Putting down their swords for a moment, Google and Facebook (along with universal address book company Plaxo) today joined the DataPortability Workgroup, which is working on best practices for sharing user identity data across social networks.
So-called “data portability” has become a hot-button issue. Individual social networks, such as market leaders like Facebook and MySpace, are understandably reluctant to simply let users take their social data and site content to competitive sites. But some level of portability is necessary for users to make the most of such social networks – and to relieve users of the need to re-enter their data over and over again as well as allow applications and widgets to pull in data from multiple locations into a single mashup.
Joseph Smarr of Plaxo, Brad Fitzpatrick of Google and Benjamin Ling of Facebook will be representing their companies in the group, which doesn’t set standards but is working on a “reference design” document to set best practices for how user data should be shared.
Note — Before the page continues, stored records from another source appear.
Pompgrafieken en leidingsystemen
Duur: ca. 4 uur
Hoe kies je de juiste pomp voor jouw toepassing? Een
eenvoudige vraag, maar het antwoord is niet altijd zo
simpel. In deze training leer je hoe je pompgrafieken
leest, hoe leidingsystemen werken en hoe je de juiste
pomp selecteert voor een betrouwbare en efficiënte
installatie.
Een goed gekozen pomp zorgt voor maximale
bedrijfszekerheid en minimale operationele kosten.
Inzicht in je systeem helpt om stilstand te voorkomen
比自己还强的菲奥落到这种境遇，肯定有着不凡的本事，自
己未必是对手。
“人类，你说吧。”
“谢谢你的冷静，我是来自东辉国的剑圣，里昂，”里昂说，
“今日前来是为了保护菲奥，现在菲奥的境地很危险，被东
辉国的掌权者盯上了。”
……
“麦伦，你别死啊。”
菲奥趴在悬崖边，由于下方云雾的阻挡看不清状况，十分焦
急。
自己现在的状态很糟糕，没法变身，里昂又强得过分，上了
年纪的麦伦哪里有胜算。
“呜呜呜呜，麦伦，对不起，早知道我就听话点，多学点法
The effort builds on existing standards and protocols, such as OpenID, microformats and Attention Profiling Markup Language (APML).
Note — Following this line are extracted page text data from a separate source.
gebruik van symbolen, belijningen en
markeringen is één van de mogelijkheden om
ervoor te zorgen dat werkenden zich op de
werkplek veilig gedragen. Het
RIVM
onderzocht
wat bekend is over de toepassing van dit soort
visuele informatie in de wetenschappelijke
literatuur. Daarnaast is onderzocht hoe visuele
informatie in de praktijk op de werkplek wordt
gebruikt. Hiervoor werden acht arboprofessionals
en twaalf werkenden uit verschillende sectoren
The execs from Plaxo, Google and Facebook are by far the most notable additions to the Data Portability Group, perhaps providing the organization with the star power it needs to generate de facto standards. In particular, this represents the first olive branch between Google and Facebook, which up to now have mostly assembled themselves in opposing “camps.”
Notably missing in all this: any reps from the telecom industry, which has notably adopted “open network” issues in recent months but which has yet to jump into the Web-dominated areas of social networking and user identity/content management.